La liberté des tâches autonomes
Vous pouvez ensuite retrouver une certaine liberté dans l’organisation de votre temps, même si vous êtes en télétravail : à part si vous avez des réunions hyper longues tous les jours de la semaine ou que vous êtes surveillé via votre webcam, vous pouvez organiser votre temps comme vous le souhaitez et échapper à l’angoisse habituelle du présentéisme. Même si vous avez des enfants dont il faut gérer la continuité pédagogique, vous restez maître des horaires des activités que vous faites avec eux.
Enfin, vous retrouvez une liberté dans l’organisation de vos activités à côté de votre télétravail : c’est la liberté des tâches autonomes dont parle le philosophe français André Gorz. Ce sont les activités que vous faites pour elles-mêmes, parce qu’elles vous font plaisir, et non parce qu’on vous a ordonné de les faire. Parmi ces activités, certaines sont des tâches d’autoproduction : vous faites vous-même ce que d’habitude vous demandez à d’autres de faire.
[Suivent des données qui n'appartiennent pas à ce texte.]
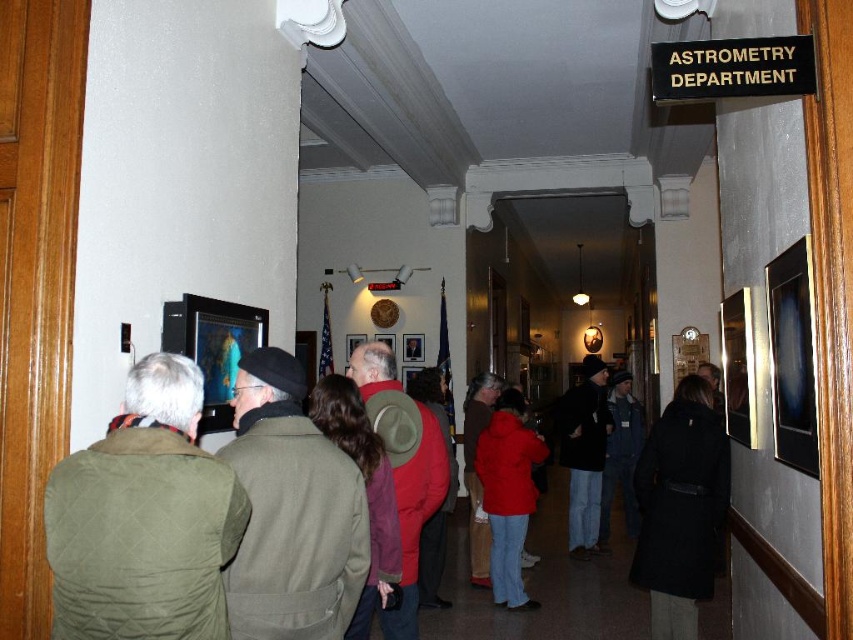 Is point (683, 499) positioned in front of point (521, 445)?

Yes, point (683, 499) is closer to viewer.

Does black wool coat at lower right have a lesser width compared to matte red jacket at center?

Indeed, black wool coat at lower right has a lesser width compared to matte red jacket at center.

Is point (691, 465) positioned behind point (537, 604)?

That is False.

The image size is (853, 640). What are the coordinates of `black wool coat at lower right` in the screenshot? It's located at (680, 508).

Does green quilted jacket at left appear over denim jacket at center?

Yes.

Between green quilted jacket at left and denim jacket at center, which one has less height?

Standing shorter between the two is green quilted jacket at left.

Who is more distant from viewer, (138, 566) or (622, 397)?

Positioned behind is point (622, 397).

Find the location of a particular element. The width and height of the screenshot is (853, 640). green quilted jacket at left is located at coordinates (144, 518).

Between point (498, 467) and point (415, 604), which one is positioned behind?

Positioned behind is point (498, 467).

Is matte red jacket at center in front of red woolen hat at center?

That is False.

Is point (519, 518) farther from camera compared to point (424, 413)?

That is True.

I want to click on matte red jacket at center, so click(x=508, y=492). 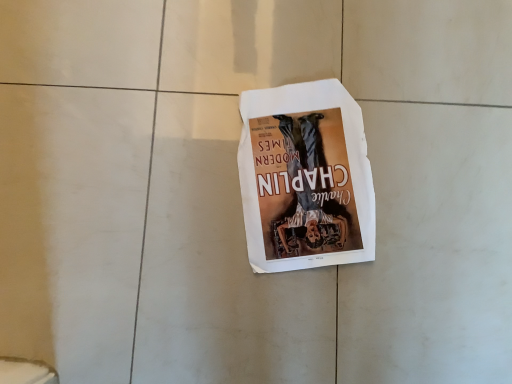 This screenshot has width=512, height=384. Describe the element at coordinates (305, 178) in the screenshot. I see `matte paper poster at center` at that location.

At what (x,y) coordinates should I click in order to perform the action: click on matte paper poster at center. Please return your answer as a coordinate pair (x, y). The height and width of the screenshot is (384, 512). Looking at the image, I should click on (305, 178).

Measure the distance between point (x=285, y=256) and camera.

A distance of 25.39 inches exists between point (x=285, y=256) and camera.

Locate an element on the screen. The width and height of the screenshot is (512, 384). matte paper poster at center is located at coordinates (305, 178). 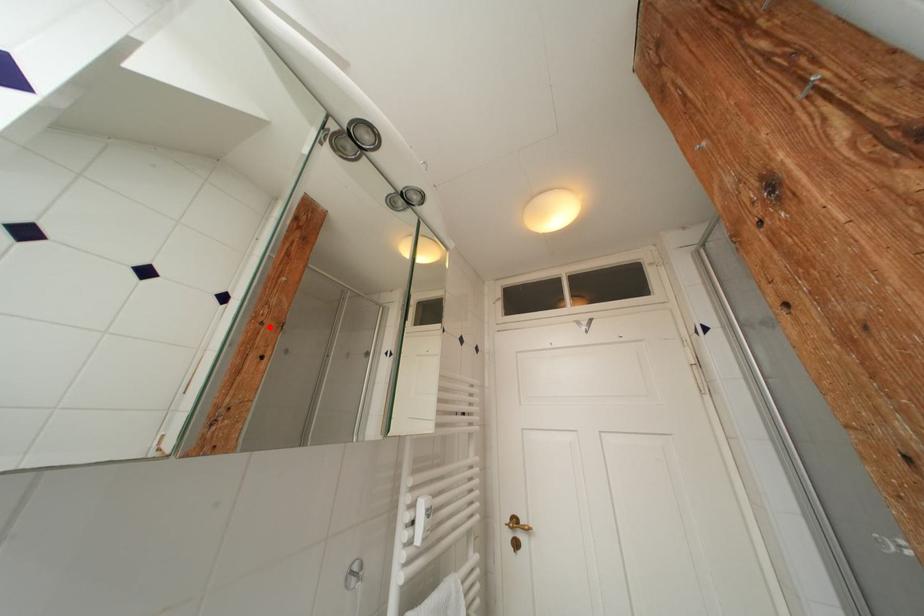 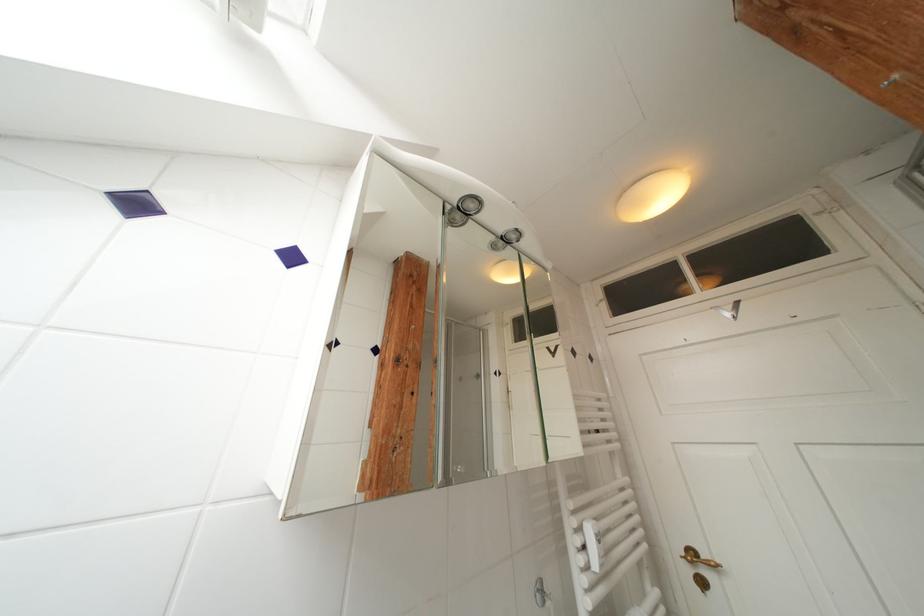 Where in the second image is the point corresponding to the highlighted location from the first image?

(412, 370) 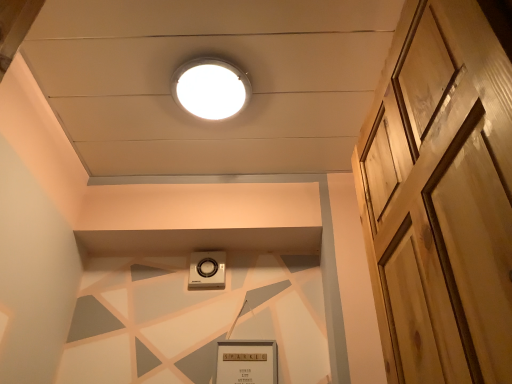 Question: Considering their positions, is white glossy droplight at upper center located in front of or behind white plastic thermostat at center?

Choices:
 (A) front
 (B) behind

Answer: (A)

Question: Is point (206, 105) positioned closer to the camera than point (194, 281)?

Choices:
 (A) farther
 (B) closer

Answer: (B)

Question: Which of these objects is positioned closest to the light brown wooden door at right?

Choices:
 (A) white plastic thermostat at center
 (B) white glossy droplight at upper center

Answer: (B)

Question: Which object is the closest to the white glossy droplight at upper center?

Choices:
 (A) light brown wooden door at right
 (B) white plastic thermostat at center

Answer: (B) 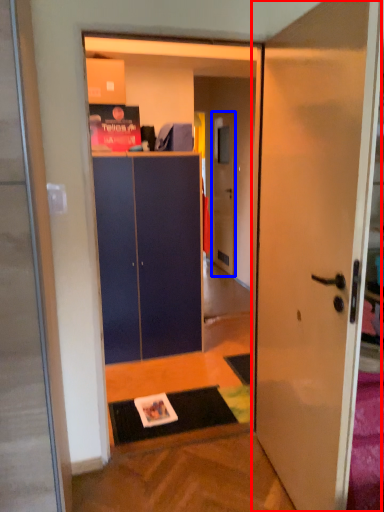 Question: Which object appears closest to the camera in this image, door (highlighted by a red box) or door (highlighted by a blue box)?

Choices:
 (A) door
 (B) door

Answer: (A) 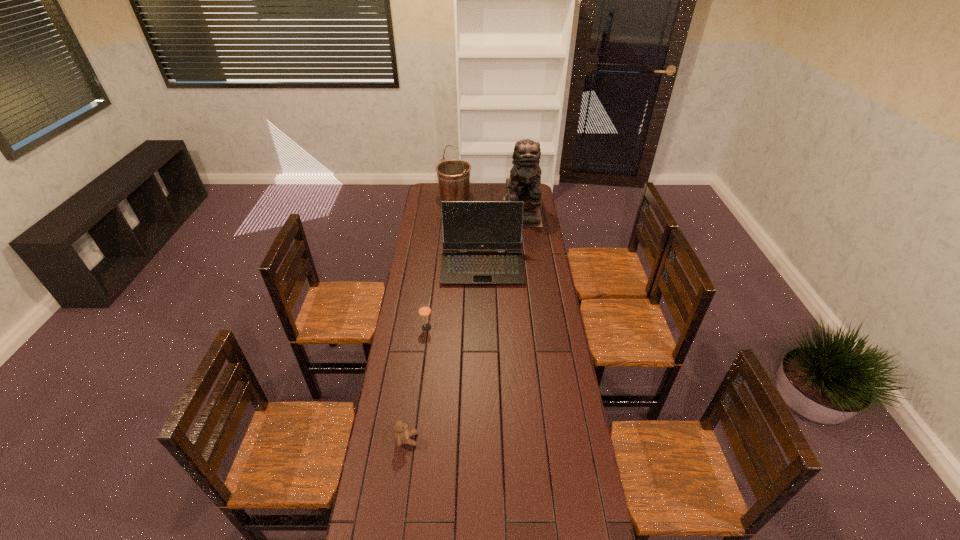 Locate an element on the screen. The image size is (960, 540). object that is the second closest one to the sculpture is located at coordinates (453, 176).

You are a GUI agent. You are given a task and a screenshot of the screen. Output one action in this format:
    pyautogui.click(x=<x>, y=<y>)
    Task: Click on the object that is the third closest to the fourth shortest object
    
    Given the screenshot: What is the action you would take?
    pyautogui.click(x=424, y=310)

What are the coordinates of `vacant space that satisfies the following two spatial constraints: 1. on the screen of the third nearest object; 2. on the front-facing side of the nearest object` in the screenshot? It's located at (x=483, y=440). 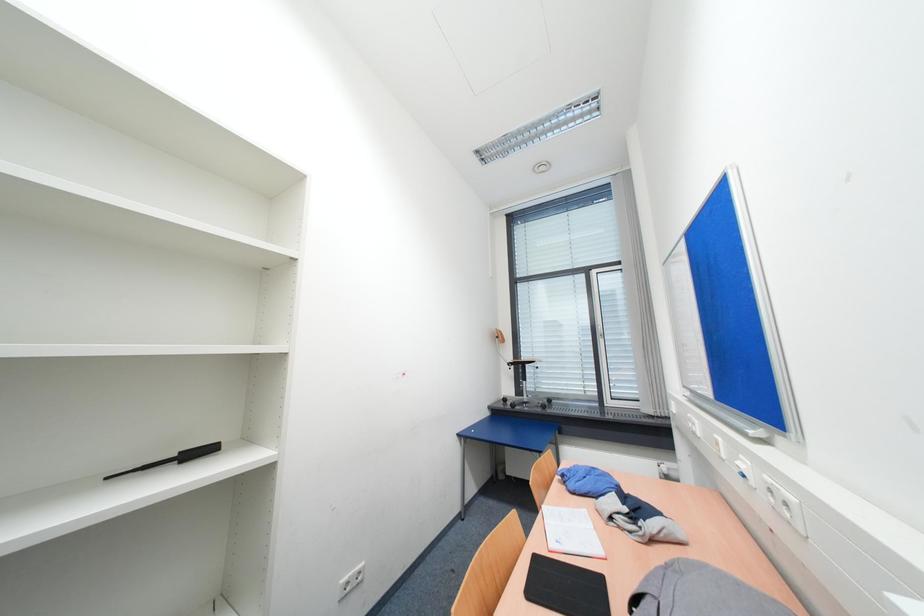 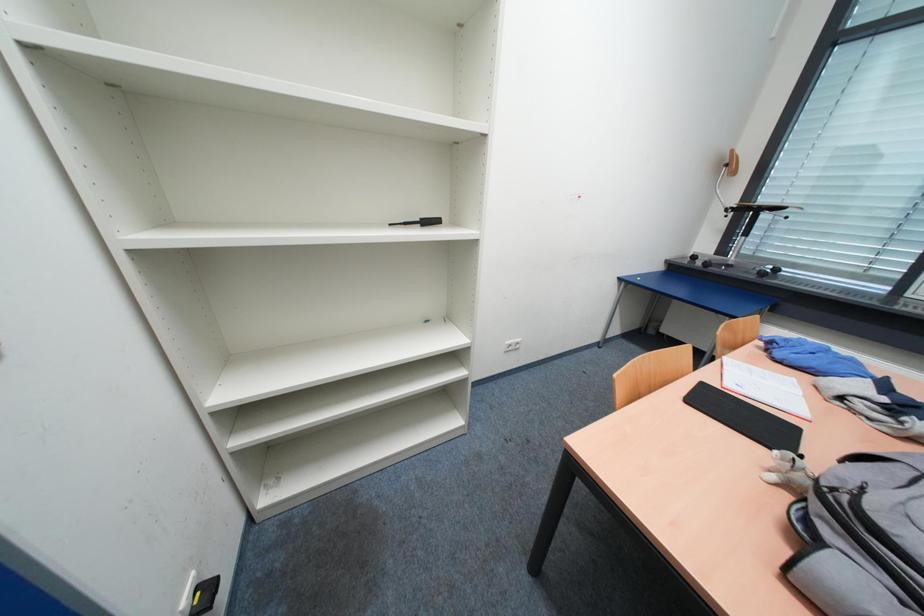 First-person continuous shooting, in which direction is the camera rotating?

Le cas le plus flagrant en ce moment, c’est la cuisine : alors que dans notre quotidien pressé, nous avons tendance à ne pas avoir le temps de se faire soi-même à manger, à acheter nos repas tout préparés à l’extérieur ou à se faire livrer, en confinement on a le temps de se mettre aux fourneaux. Au 18ème siècle, Jean-Jacques Rousseau critiquait déjà la technique parce qu’elle nous empêcherait de développer certains savoirs-faire et de nous débrouiller par nous-même ! Cette crise est l’occasion de réapprendre à faire ce qu’on laissait aux autres ou à des objets techniques.
Plus le temps de travail diminue, plus les travailleurs ont le temps pour leurs activités personnelles et plus ils deviennent critiques des conditions dans lesquelles ils bossent.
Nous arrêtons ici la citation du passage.